In incident Review, you can easily expand to view the timeline of events that contributed to an RBA-generated Notable (or a Risk Notable).
Adaptive Response Actions
Adaptive Response Actions are actions that can be taken either manually or automatically against any notable event generated.
These actions can help gather context or help accelerate response and remediation when investigating notable events and are a great foundation for automating certain processes before evolving to full security orchestration, automation and response solution with Splunk SOAR.
Threat Intelligence and SOAR
Splunk Intelligence Management enables security teams to operationalize their internal and external security intelligence sources across their ecosystem by delivering insights directly into Splunk ES and Splunk SOAR.
Splunk SOAR can seamlessly share information with Splunk ES, helping to accelerate incident investigation and response by enriching alerts and performing actions at machine speed.
Behavior Analytics
Splunk User Behavior Analytics (UBA) integrates with ES to enhance insight, strengthen security and streamline investigations so analysts can focus on high-fidelity alerts. UBA utilizes machine learning to profile user and entity behaviors, filter out real threats and share those threats with Splunk ES.

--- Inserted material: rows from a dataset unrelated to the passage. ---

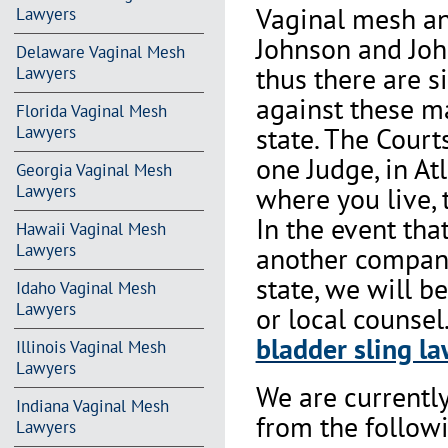
Vaginal mesh an
Lawyers
Johnson and Joh
Delaware Vaginal Mesh
thus there are s
Lawyers
against these m
Florida Vaginal Mesh
state. The Court
Lawyers
one Judge, in At
Georgia Vaginal Mesh
where you live, 
Lawyers
In the event th
Hawaii Vaginal Mesh
Lawyers
another company 
state, we will b
Idaho Vaginal Mesh
Lawyers
or local counsel
bladder sling la
Illinois Vaginal Mesh
Lawyers
We are currentl
Indiana Vaginal Mesh
from the followi
Lawyers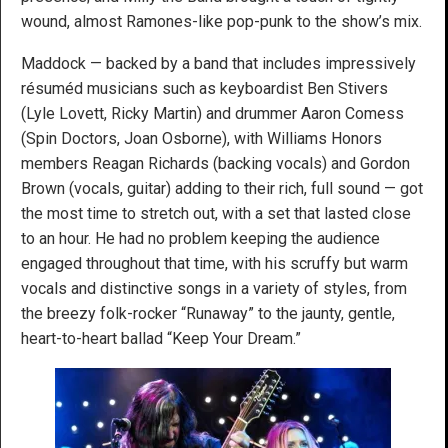
wound, almost Ramones-like pop-punk to the show’s mix.
Maddock — backed by a band that includes impressively
résuméd musicians such as keyboardist Ben Stivers
(Lyle Lovett, Ricky Martin) and drummer Aaron Comess
(Spin Doctors, Joan Osborne), with Williams Honors
members Reagan Richards (backing vocals) and Gordon
Brown (vocals, guitar) adding to their rich, full sound — got
the most time to stretch out, with a set that lasted close
to an hour. He had no problem keeping the audience
engaged throughout that time, with his scruffy but warm
vocals and distinctive songs in a variety of styles, from
the breezy folk-rocker “Runaway” to the jaunty, gentle,
heart-to-heart ballad “Keep Your Dream.”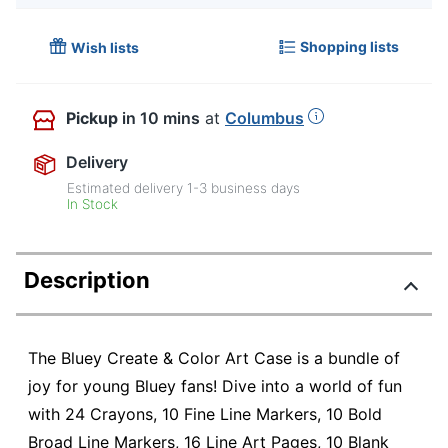
Shopping lists
Wish lists
Pickup
in 10 mins
at
Columbus
Delivery
Estimated delivery
1-3
business days
In Stock
Description
The Bluey Create & Color Art Case is a bundle of
joy for young Bluey fans! Dive into a world of fun
with 24 Crayons, 10 Fine Line Markers, 10 Bold
Broad Line Markers, 16 Line Art Pages, 10 Blank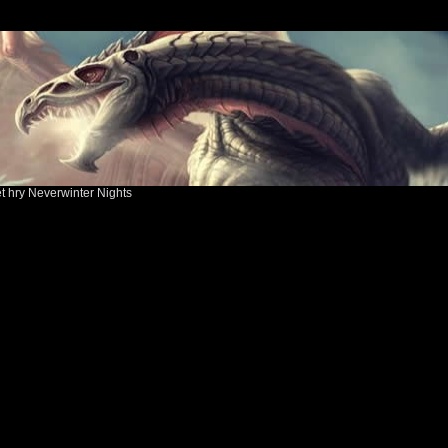
ět hry Neverwinter Nights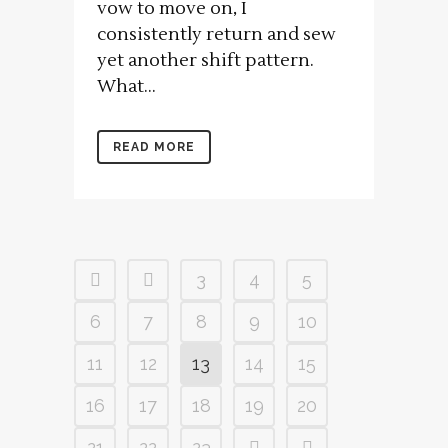
vow to move on, I
consistently return and sew
yet another shift pattern.
What...
READ MORE
3
4
5
6
7
8
9
10
11
12
13
14
15
16
17
18
19
20
21
22
23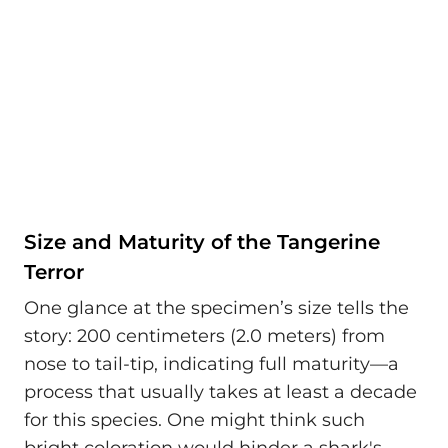
Size and Maturity of the Tangerine
Terror
One glance at the specimen’s size tells the
story: 200 centimeters (2.0 meters) from
nose to tail-tip, indicating full maturity—a
process that usually takes at least a decade
for this species. One might think such
bright coloration would hinder a shark's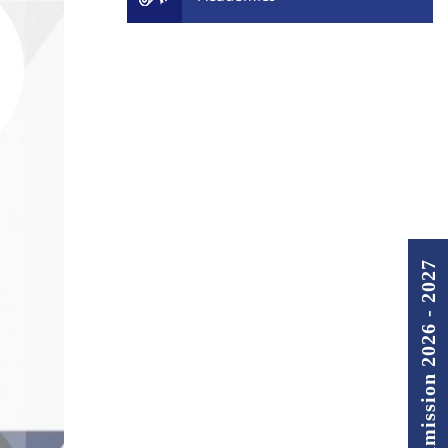
Admission 2026 - 2027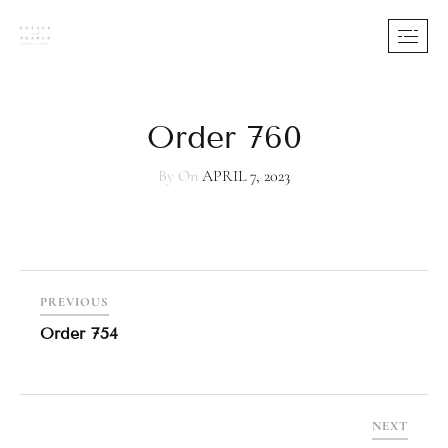
Order 760
By
On
APRIL 7, 2023
PREVIOUS
Order 754
NEXT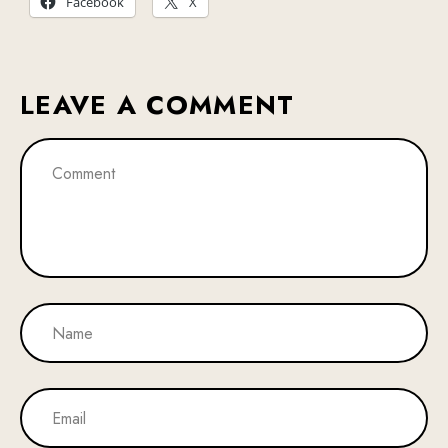
Facebook
X
LEAVE A COMMENT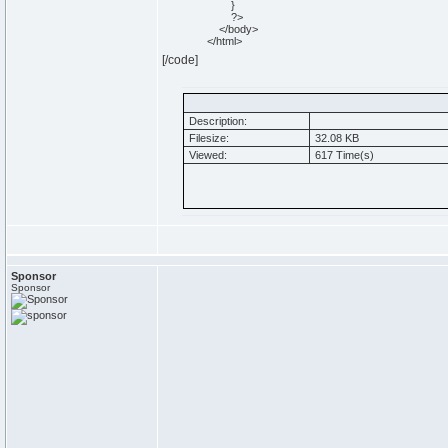
}
?>
</body>
</html>
[/code]
Description:
Filesize:
32.08 KB
Viewed:
617 Time(s)
Sponsor
Sponsor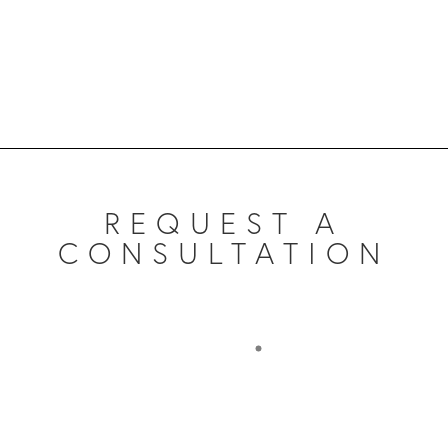
REQUEST A
CONSULTATION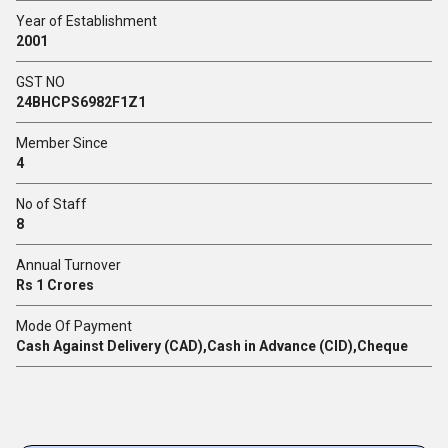
Year of Establishment
2001
GST NO
24BHCPS6982F1Z1
Member Since
4
No of Staff
8
Annual Turnover
Rs 1 Crores
Mode Of Payment
Cash Against Delivery (CAD),Cash in Advance (CID),Cheque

Alternatively, the behavioral analytics service is also available for cloud-deployed Splunk ES customers to provide comprehensive security visibility to uncover hidden and unknown threats through streaming analytics.
ES Content Updates and Use Case Library
The Splunk Threat Research Team releases security content in the form of pre-packaged detections and responses to help your team stay on top of the latest threats.
Find this content in the Use Case Library in the form of Analytic Stories, where you can filter by use case or by an industry framework like MITRE ATT&CK.
Asset Investigator and Security Domains
The Asset Investigator dashboard aggregates events over time into swim lanes for easier threat hunting and incident forensic. Each swim lane defines high and low activity periods by color shade, revealing patterns in host and user actions.
Within Security Domains are ready-to-use dashboards with individual focuses — such as tracking login attempts, breach endpoints or network intrusions — that you can pivot and correlate across to reduce remediation time.
Risk Analysis dashboard
The Risk Analysis dashboard tracks and categorizes assets by risk. Assets with, for example, sudden increased activity are prioritized over those that merely contain confidential information, reducing alert noise.
Access Anomalies dashboard
Another example of security intelligence within Splunk ES is the Access Anomalies dashboard. Access Anomalies visualizes anomalies across your users' behavior, displaying concurrent authentication attempts from different IPs and unlikely travel anomalies.
Investigation Workbench
During an investigation, you can quickly pivot to the Investigation Workbench, which centralizes all threat intelligence, security context and relevant data, including users and devices, for fast and accurate assessments of incidents.
The Investigation Timeline allows for better collaboration and tracking of investigations. Ad-hoc searches are also easy to run from Workbench so you save time and remain focused on your investigation.